WHAT TO WORK ON -> Everything in the listing that follows should be reproduced exactly except the pictures.

DATA RECORDS ->
• • • • • • •

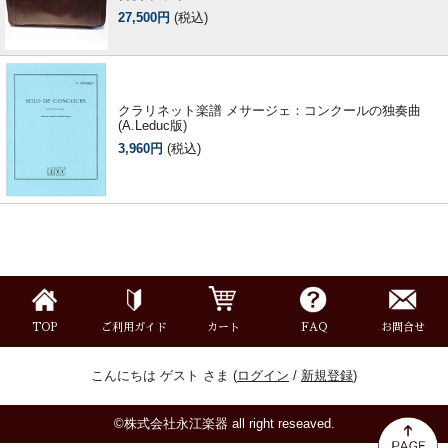
27,500円
(税込)
クラリネット楽譜 メサージェ：コンクールの独奏曲
(A.Leduc版)
3,960円
(税込)
TOP
ご利用ガイド
カート
FAQ
お問合せ
こんにちは ゲスト さま (
ログイン
/
新規登録
)
©株式会社永江楽器 all right reseaved.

• • • • • • •

EXERCISE RESULT ->
27,500円
(税込)
クラリネット楽譜 メサージェ：コンクールの独奏曲
(A.Leduc版)
3,960円
(税込)
TOP
ご利用ガイド
カート
FAQ
お問合せ
こんにちは ゲスト さま (
ログイン
/
新規登録
)
©株式会社永江楽器 all right reseaved.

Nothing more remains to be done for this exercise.